For both misconduct and unacceptable performance:

  1. The supervisor will place each employee for whom removal is proposed on administrative leave and deny the PIPee access to the workplace and to the agency’s intranet.
  2. Decisions regarding proposed removals normally will be made no later than the 31st day after the proposal.
  3. HR and/or legal would receive copies of all proposals and have the responsibility to notify the supervisor and higher-level management of any problems that are identified. Notice periods normally would not be extended to provide time for HR or legal notification.
  4. Higher-level management would provide monthly feedback to every supervisor as to that supervisor’s effectiveness regarding employee accountability through discipline and performance improvement.

“Oh, my goodness. Those folks at FELTG must have been smoking some funny tobacco if they think this makes any sense.” Well, don’t give us a hard time. What you see here is EXACTLY what was envisioned by the authors of the Civil Service Reform Act of 1978. The only tweak we’ve added is the mistake list for unacceptable performance. We had to do that because of the way the discrimination and whistleblower laws have developed over the years. Otherwise, you’re looking at a plan and approach envisioned by Jimmy Carter way back when the Bee Gees’s “Stayin’ Alive” was the number one song for the year.

Not a bad anthem for the project, now that I think about it.
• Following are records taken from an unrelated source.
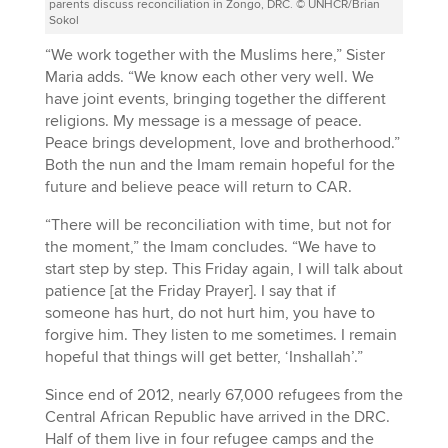
parents discuss reconciliation in Zongo, DRC. © UNHCR/Brian
Sokol
“We work together with the Muslims here,” Sister
Maria adds. “We know each other very well. We
have joint events, bringing together the different
religions. My message is a message of peace.
Peace brings development, love and brotherhood.”
Both the nun and the Imam remain hopeful for the
future and believe peace will return to CAR.
“There will be reconciliation with time, but not for
the moment,” the Imam concludes. “We have to
start step by step. This Friday again, I will talk about
patience [at the Friday Prayer]. I say that if
someone has hurt, do not hurt him, you have to
forgive him. They listen to me sometimes. I remain
hopeful that things will get better, ‘Inshallah’.”
Since end of 2012, nearly 67,000 refugees from the
Central African Republic have arrived in the DRC.
Half of them live in four refugee camps and the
Before you implement the project, engage an outside group to develop program indicators and to evaluate the success or failure of the Different Something as time progresses; maybe MSPB or OPM would be willing to provide an evaluation as they have an interest in an efficient government. Oversight by a neutral party would add legitimacy and reduce bias compared to internal evaluation.

FELTG’s No-Catch All-In Offer

For the first agency who is willing to give this approach a try, FELTG will donate at no cost to the agency initial training and on-going support for all of your supervisors who will be participating in the test group. Yes, we’ll have our expert trainers on-site and on-line to get your supervisors up to speed so that they can handle the responsibility of disciplining fairly and effectively. We believe that education is key to using effective government accountability procedures, and we’re willing to put our money where our mouth is. If your supervisors succeed, we succeed. If they screw up, we’ve wasted our time and tarnished our otherwise-sterling reputation.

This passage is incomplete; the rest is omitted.